■ Activity
Without the pictures, output the records below word for word.

■ Data for processing

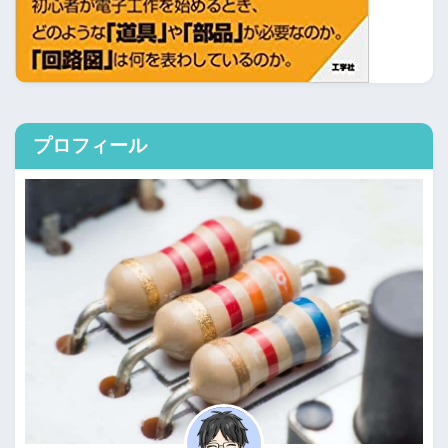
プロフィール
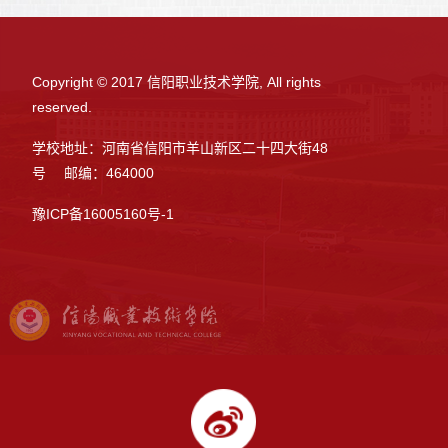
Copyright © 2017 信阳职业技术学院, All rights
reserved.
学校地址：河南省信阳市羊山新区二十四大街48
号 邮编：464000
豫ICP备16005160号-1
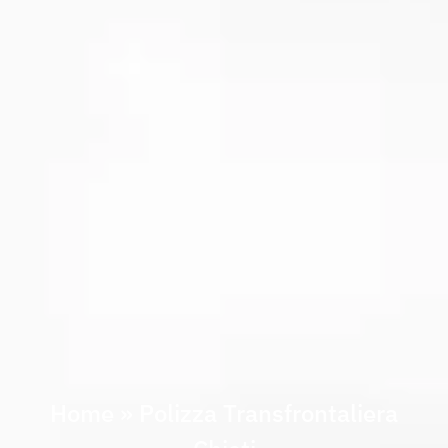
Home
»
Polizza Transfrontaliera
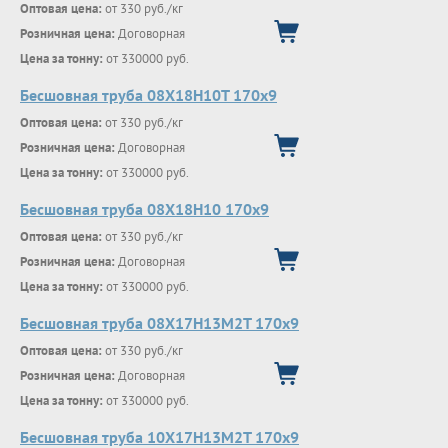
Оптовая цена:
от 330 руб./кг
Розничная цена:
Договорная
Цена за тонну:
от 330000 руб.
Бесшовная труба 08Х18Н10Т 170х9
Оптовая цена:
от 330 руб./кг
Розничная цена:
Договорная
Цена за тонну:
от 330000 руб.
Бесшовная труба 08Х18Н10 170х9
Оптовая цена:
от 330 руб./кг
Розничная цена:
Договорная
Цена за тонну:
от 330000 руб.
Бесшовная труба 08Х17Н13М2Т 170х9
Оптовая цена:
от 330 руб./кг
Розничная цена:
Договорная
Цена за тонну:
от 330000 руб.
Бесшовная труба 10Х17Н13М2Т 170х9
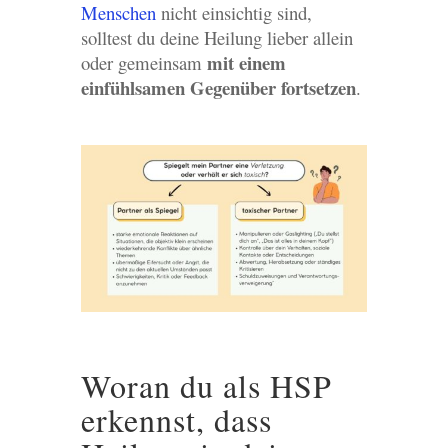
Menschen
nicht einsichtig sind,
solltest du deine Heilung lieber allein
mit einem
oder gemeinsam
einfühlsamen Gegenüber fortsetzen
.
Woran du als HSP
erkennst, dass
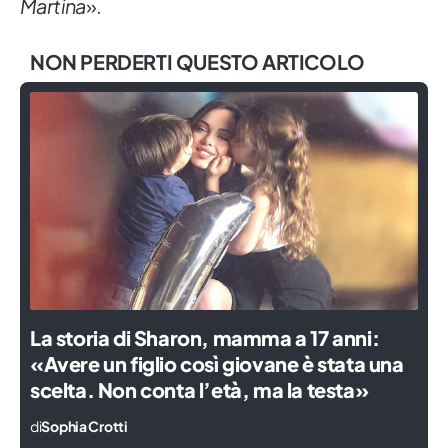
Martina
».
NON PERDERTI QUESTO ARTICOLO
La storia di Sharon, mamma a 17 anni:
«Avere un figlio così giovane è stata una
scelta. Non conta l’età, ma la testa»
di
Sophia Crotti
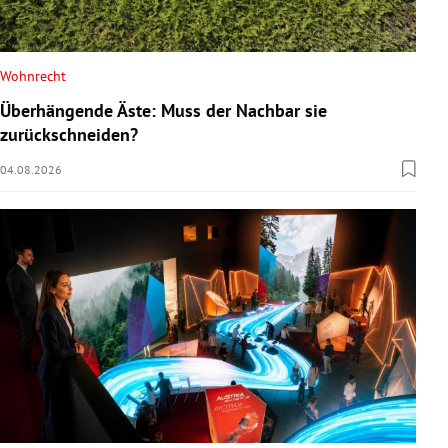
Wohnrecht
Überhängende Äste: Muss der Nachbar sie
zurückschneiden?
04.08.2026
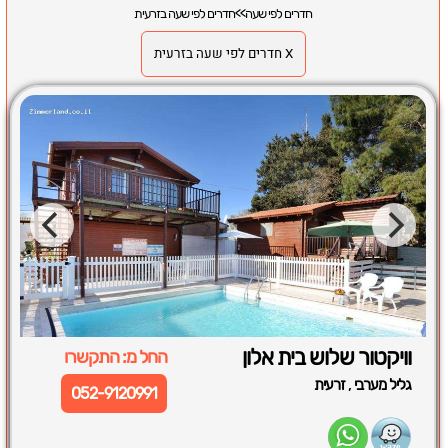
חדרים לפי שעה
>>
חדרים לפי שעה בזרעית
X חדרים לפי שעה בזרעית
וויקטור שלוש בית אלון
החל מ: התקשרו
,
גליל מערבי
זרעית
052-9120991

■ Output
プロフィール
Copyright © 2017 信阳职业技术学院, All rights
reserved.
学校地址：河南省信阳市羊山新区二十四大街48
号 邮编：464000
豫ICP备16005160号-1
Home
»
Polizza Transfrontaliera
Оптовая цена:
от 330 руб./кг
Розничная цена:
Договорная
Цена за тонну:
от 330000 руб.
Бесшовная труба 08Х18Н10Т 170х9
Оптовая цена:
от 330 руб./кг
Розничная цена:
Договорная
Цена за тонну:
от 330000 руб.
Бесшовная труба 08Х18Н10 170х9
Оптовая цена:
от 330 руб./кг
Розничная цена:
Договорная
Цена за тонну:
от 330000 руб.
Бесшовная труба 08Х17Н13М2Т 170х9
Оптовая цена:
от 330 руб./кг
Розничная цена:
Договорная
Цена за тонну:
от 330000 руб.
Бесшовная труба 10Х17Н13М2Т 170х9
Menschen
nicht einsichtig sind,
solltest du deine Heilung lieber allein
mit einem
oder gemeinsam
einfühlsamen Gegenüber fortsetzen
.
Woran du als HSP
erkennst, dass
Martina
».
NON PERDERTI QUESTO ARTICOLO
La storia di Sharon, mamma a 17 anni:
«Avere un figlio così giovane è stata una
scelta. Non conta l’età, ma la testa»
di
Sophia Crotti
Wohnrecht
Überhängende Äste: Muss der Nachbar sie
zurückschneiden?
04.08.2026
חדרים לפי שעה
>>
חדרים לפי שעה בזרעית
X חדרים לפי שעה בזרעית
וויקטור שלוש בית אלון
החל מ: התקשרו
,
גליל מערבי
זרעית
052-9120991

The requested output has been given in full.